[Collected data]
================

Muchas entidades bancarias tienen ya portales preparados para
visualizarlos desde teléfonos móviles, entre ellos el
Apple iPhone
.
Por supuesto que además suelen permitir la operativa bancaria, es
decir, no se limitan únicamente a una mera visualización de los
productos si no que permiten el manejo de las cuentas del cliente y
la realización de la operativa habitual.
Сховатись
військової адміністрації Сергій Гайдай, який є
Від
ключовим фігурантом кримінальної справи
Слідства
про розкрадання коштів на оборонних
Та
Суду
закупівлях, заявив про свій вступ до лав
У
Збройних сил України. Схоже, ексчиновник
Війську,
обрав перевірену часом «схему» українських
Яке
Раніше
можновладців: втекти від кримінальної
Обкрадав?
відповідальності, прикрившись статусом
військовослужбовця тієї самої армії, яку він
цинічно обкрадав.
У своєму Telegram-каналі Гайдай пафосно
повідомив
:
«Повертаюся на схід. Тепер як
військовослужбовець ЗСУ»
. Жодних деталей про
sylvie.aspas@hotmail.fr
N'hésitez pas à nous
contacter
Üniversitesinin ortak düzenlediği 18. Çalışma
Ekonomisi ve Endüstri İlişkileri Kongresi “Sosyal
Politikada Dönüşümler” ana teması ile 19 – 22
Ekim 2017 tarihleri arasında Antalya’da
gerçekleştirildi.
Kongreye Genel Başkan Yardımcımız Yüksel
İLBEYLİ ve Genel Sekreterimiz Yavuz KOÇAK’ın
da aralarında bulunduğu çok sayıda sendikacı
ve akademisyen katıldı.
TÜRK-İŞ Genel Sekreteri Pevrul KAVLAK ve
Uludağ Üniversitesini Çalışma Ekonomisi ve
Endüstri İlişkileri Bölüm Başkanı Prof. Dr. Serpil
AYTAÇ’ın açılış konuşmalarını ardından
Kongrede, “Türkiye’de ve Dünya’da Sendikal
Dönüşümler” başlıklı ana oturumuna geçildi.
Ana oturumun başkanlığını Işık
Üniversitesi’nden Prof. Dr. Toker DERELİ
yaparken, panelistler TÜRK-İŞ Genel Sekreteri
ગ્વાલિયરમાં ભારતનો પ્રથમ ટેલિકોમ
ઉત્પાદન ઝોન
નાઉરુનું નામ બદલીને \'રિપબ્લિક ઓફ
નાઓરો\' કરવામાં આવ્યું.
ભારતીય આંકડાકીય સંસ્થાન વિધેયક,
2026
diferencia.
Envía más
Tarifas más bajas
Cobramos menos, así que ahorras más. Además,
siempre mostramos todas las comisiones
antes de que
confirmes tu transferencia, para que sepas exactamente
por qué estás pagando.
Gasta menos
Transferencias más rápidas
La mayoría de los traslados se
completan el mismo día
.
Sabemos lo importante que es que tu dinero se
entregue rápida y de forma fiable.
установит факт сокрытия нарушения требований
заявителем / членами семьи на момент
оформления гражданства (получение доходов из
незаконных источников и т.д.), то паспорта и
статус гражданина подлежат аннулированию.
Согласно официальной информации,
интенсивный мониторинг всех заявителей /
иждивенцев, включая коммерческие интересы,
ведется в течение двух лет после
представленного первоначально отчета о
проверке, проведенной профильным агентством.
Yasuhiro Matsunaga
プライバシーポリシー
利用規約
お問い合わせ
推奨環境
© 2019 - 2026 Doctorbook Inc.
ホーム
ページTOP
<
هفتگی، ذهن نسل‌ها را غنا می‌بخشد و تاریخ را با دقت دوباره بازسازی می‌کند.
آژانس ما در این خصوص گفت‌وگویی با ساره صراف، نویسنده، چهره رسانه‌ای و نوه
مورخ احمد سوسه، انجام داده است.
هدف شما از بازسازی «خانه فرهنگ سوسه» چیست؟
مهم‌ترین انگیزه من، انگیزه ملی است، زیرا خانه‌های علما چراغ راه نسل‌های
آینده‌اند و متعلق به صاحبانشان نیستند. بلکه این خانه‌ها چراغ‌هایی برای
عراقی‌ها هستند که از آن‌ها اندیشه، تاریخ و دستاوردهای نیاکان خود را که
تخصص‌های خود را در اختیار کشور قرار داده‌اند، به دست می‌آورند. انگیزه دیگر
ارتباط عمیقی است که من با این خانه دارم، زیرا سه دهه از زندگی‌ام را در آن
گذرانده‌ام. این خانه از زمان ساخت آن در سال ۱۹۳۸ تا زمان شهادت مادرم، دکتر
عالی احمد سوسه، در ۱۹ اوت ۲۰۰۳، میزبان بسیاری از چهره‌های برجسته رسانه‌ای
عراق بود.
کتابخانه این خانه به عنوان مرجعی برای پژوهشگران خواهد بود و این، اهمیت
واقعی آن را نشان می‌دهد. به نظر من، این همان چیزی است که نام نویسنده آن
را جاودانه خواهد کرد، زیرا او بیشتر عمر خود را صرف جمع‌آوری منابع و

================

* _What is required_
A verbatim transcription is needed of the lines above, starting at the line with "Üniversitesi’nden Prof. Dr. Toker DERELİ" and ending at the line with "статус гражданина подлежат аннулированию.", both included, and of nothing else.

* _Solution below_
Üniversitesi’nden Prof. Dr. Toker DERELİ
yaparken, panelistler TÜRK-İŞ Genel Sekreteri
ગ્વાલિયરમાં ભારતનો પ્રથમ ટેલિકોમ
ઉત્પાદન ઝોન
નાઉરુનું નામ બદલીને \'રિપબ્લિક ઓફ
નાઓરો\' કરવામાં આવ્યું.
ભારતીય આંકડાકીય સંસ્થાન વિધેયક,
2026
diferencia.
Envía más
Tarifas más bajas
Cobramos menos, así que ahorras más. Además,
siempre mostramos todas las comisiones
antes de que
confirmes tu transferencia, para que sepas exactamente
por qué estás pagando.
Gasta menos
Transferencias más rápidas
La mayoría de los traslados se
completan el mismo día
.
Sabemos lo importante que es que tu dinero se
entregue rápida y de forma fiable.
установит факт сокрытия нарушения требований
заявителем / членами семьи на момент
оформления гражданства (получение доходов из
незаконных источников и т.д.), то паспорта и
статус гражданина подлежат аннулированию.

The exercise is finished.